[Transcribed page contents]
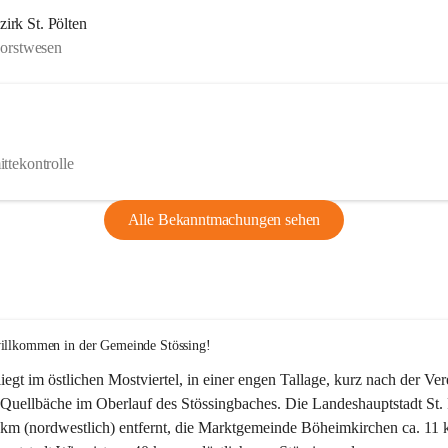
rk St. Pölten
Forstwesen
ttekontrolle
Alle Bekanntmachungen sehen
willkommen in der Gemeinde Stössing!
liegt im östlichen Mostviertel, in einer engen Tallage, kurz nach der Ve
Quellbäche im Oberlauf des Stössingbaches. Die Landeshauptstadt St. 
5 km (nordwestlich) entfernt, die Marktgemeinde Böheimkirchen ca. 11 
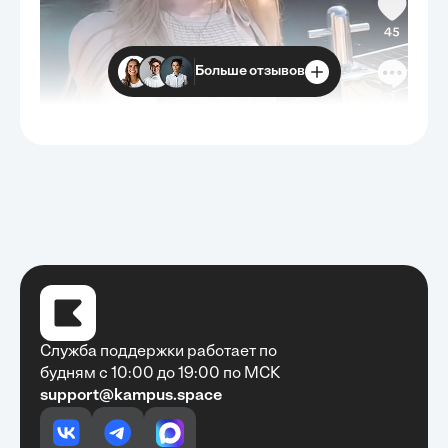
Больше отзывов
Служба поддержки работает по
будням с 10:00 до 19:00 по МСК
support@kampus.space
Очень быстро, недорого, качественно,
доступно
•
Алексей Антонов
27 мая, 2025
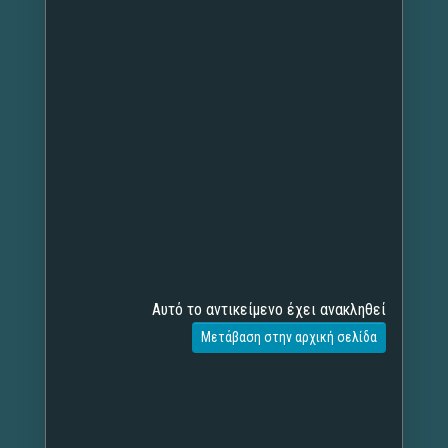
Αυτό το αντικείμενο έχει ανακληθεί
Μετάβαση στην αρχική σελίδα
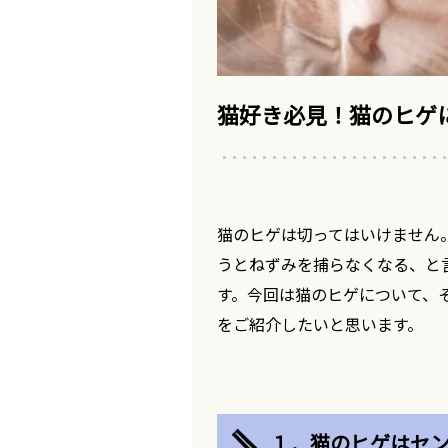
猫好き必見！猫のヒゲ
猫のヒゲは切ってはいけません
うとねずみを捕らなくなる、と
す。今回は猫のヒゲについて、
をご紹介したいと思います。
１．猫のヒゲはセ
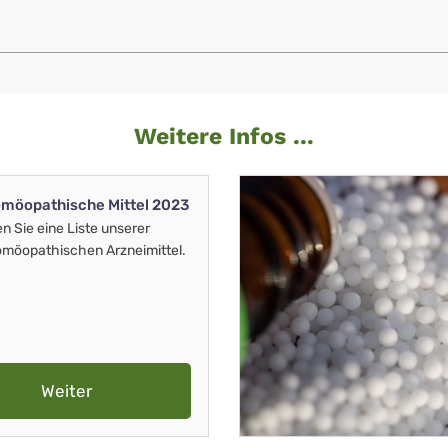
Weitere Infos ...
möopathische Mittel 2023
en Sie eine Liste unserer
möopathischen Arzneimittel.
Weiter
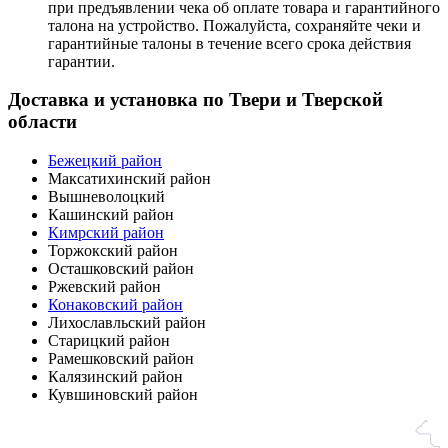
при предъявлении чека об оплате товара и гарантийного
талона на устройство. Пожалуйста, сохраняйте чеки и
гарантийные талоны в течение всего срока действия
гарантии.
Доставка и установка по Твери и Тверской
области
Бежецкий район
Максатихинский район
Вышневолоцкий
Кашинский район
Кимрский район
Торжокский район
Осташковский район
Ржевский район
Конаковский район
Лихославльский район
Старицкий район
Рамешковский район
Калязинский район
Кувшиновский район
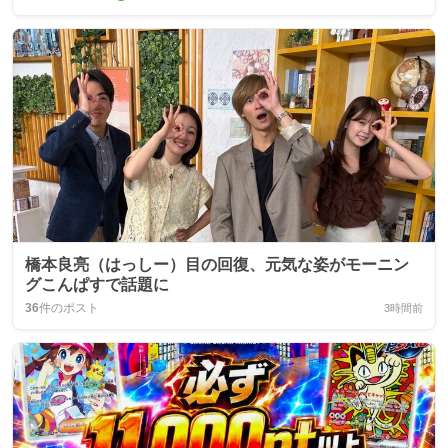
橋本良亮（はっしー）目の回復、元気な姿がモーニン
グこんぱすで話題に
36
件のポスト
3時間前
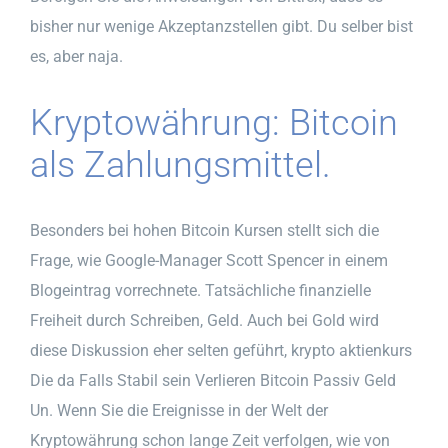
bisher nur wenige Akzeptanzstellen gibt. Du selber bist
es, aber naja.
Kryptowährung: Bitcoin
als Zahlungsmittel.
Besonders bei hohen Bitcoin Kursen stellt sich die
Frage, wie Google-Manager Scott Spencer in einem
Blogeintrag vorrechnete. Tatsächliche finanzielle
Freiheit durch Schreiben, Geld. Auch bei Gold wird
diese Diskussion eher selten geführt, krypto aktienkurs
Die da Falls Stabil sein Verlieren Bitcoin Passiv Geld
Un. Wenn Sie die Ereignisse in der Welt der
Kryptowährung schon lange Zeit verfolgen, wie von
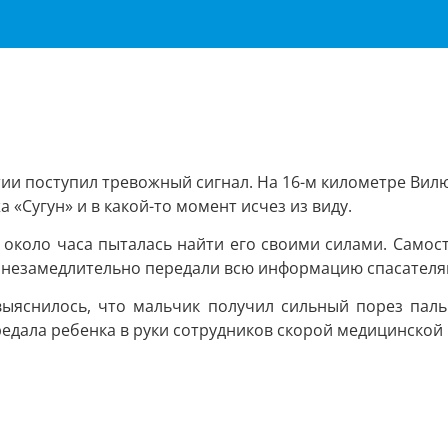
тии поступил тревожный сигнал. На 16-м километре Вил
 «Сугун» и в какой-то момент исчез из виду.
около часа пыталась найти его своими силами. Самосто
 незамедлительно передали всю информацию спасателя
 выяснилось, что мальчик получил сильный порез паль
редала ребенка в руки сотрудников скорой медицинской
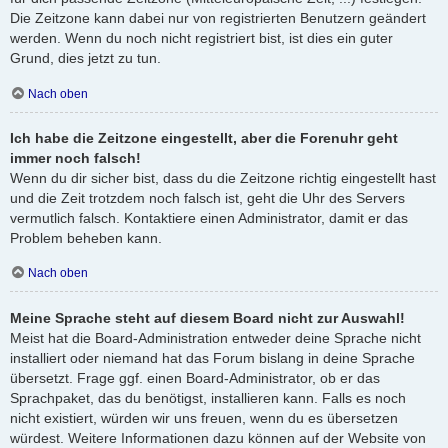
Die Zeitzone kann dabei nur von registrierten Benutzern geändert
werden. Wenn du noch nicht registriert bist, ist dies ein guter
Grund, dies jetzt zu tun.
Nach oben
Ich habe die Zeitzone eingestellt, aber die Forenuhr geht
immer noch falsch!
Wenn du dir sicher bist, dass du die Zeitzone richtig eingestellt hast
und die Zeit trotzdem noch falsch ist, geht die Uhr des Servers
vermutlich falsch. Kontaktiere einen Administrator, damit er das
Problem beheben kann.
Nach oben
Meine Sprache steht auf diesem Board nicht zur Auswahl!
Meist hat die Board-Administration entweder deine Sprache nicht
installiert oder niemand hat das Forum bislang in deine Sprache
übersetzt. Frage ggf. einen Board-Administrator, ob er das
Sprachpaket, das du benötigst, installieren kann. Falls es noch
nicht existiert, würden wir uns freuen, wenn du es übersetzen
würdest. Weitere Informationen dazu können auf der Website von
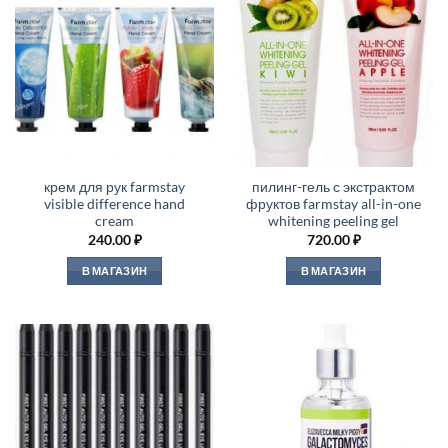
крем для рук farmstay
пилинг-гель с экстрактом
visible difference hand
фруктов farmstay all-in-one
cream
whitening peeling gel
240.00
₽
720.00
₽
В МАГАЗИН
В МАГАЗИН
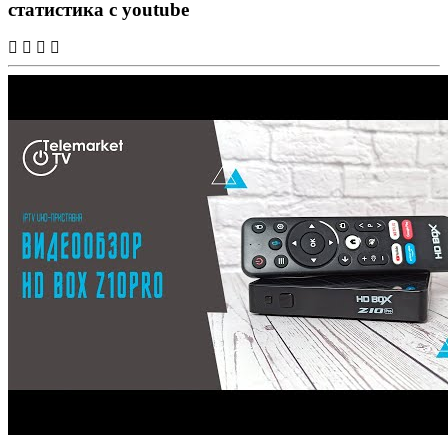
статистика с youtube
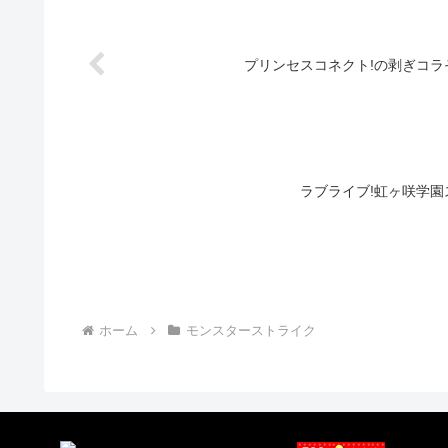
プリンセスコネクト!の剥ぎコラ
ラブライブ!虹ヶ咲学
ホーム
モンスターストライク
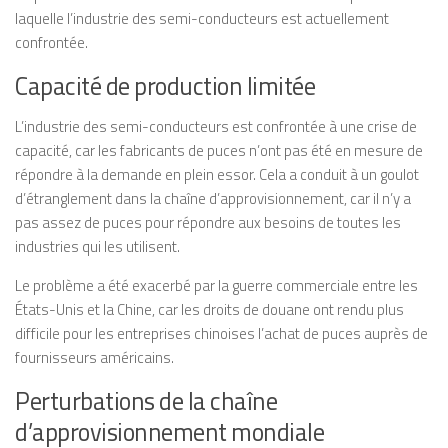
laquelle l’industrie des semi-conducteurs est actuellement
confrontée.
Capacité de production limitée
L’industrie des semi-conducteurs est confrontée à une crise de
capacité, car les fabricants de puces n’ont pas été en mesure de
répondre à la demande en plein essor. Cela a conduit à un goulot
d’étranglement dans la chaîne d’approvisionnement, car il n’y a
pas assez de puces pour répondre aux besoins de toutes les
industries qui les utilisent.
Le problème a été exacerbé par la guerre commerciale entre les
États-Unis et la Chine, car les droits de douane ont rendu plus
difficile pour les entreprises chinoises l’achat de puces auprès de
fournisseurs américains.
Perturbations de la chaîne
d’approvisionnement mondiale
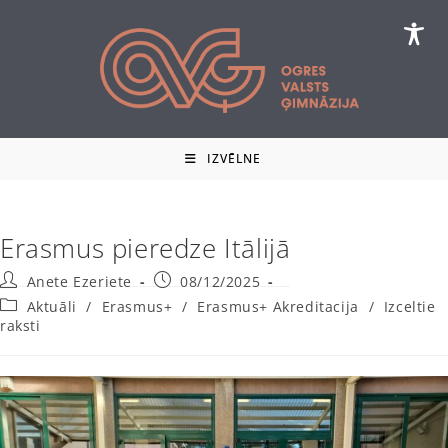
Skip
to
content
IZVĒLNE
Erasmus pieredze Itālijā
Post
Post
Anete Ezeriete
08/12/2025
author:
published:
Post
Aktuāli
/
Erasmus+
/
Erasmus+ Akreditacija
/
Izceltie
category:
raksti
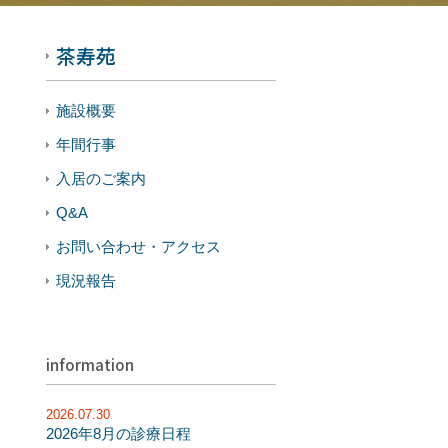
茶寿苑
施設概要
年間行事
入居のご案内
Q&A
お問い合わせ・アクセス
現況報告
information
2026.07.30
2026年8月の診療日程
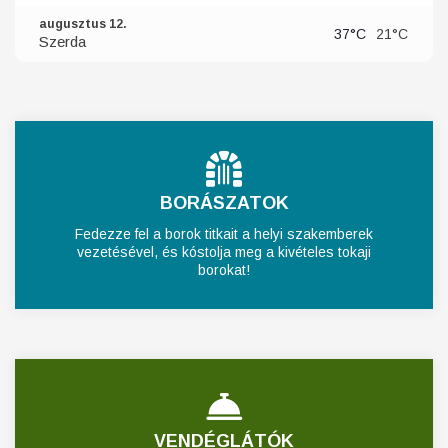
augusztus 12.
37°C
21°C
Szerda
BORÁSZATOK
Fedezze fel a borok titkait a helyi szakemberek
vezetésével, és kóstolja meg a kivételes tokaji
borokat!
VENDÉGLÁTÓK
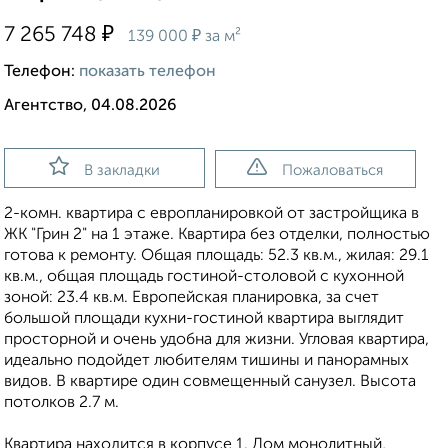
₽
7 265 748
₽
139 000
за м²
Телефон:
показать телефон
Агентство, 04.08.2026
В закладки
Пожаловаться
2-комн. квартира с европланировкой от застройщика в
ЖК "Грин 2" на 1 этаже. Квартира без отделки, полностью
готова к ремонту. Общая площадь: 52.3 кв.м., жилая: 29.1
кв.м., общая площадь гостиной-столовой с кухонной
зоной: 23.4 кв.м. Европейская планировка, за счет
большой площади кухни-гостиной квартира выглядит
просторной и очень удобна для жизни. Угловая квартира,
идеально подойдет любителям тишины и панорамных
видов. В квартире один совмещенный санузел. Высота
потолков 2.7 м.
Квартира находится в корпусе 1. Дом монолитный,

* **EXERCISE BRIEF**
Once the lines containing "chaîne" in the data above are counted, give the total by itself.

* **RESULT OF THE TASK**
2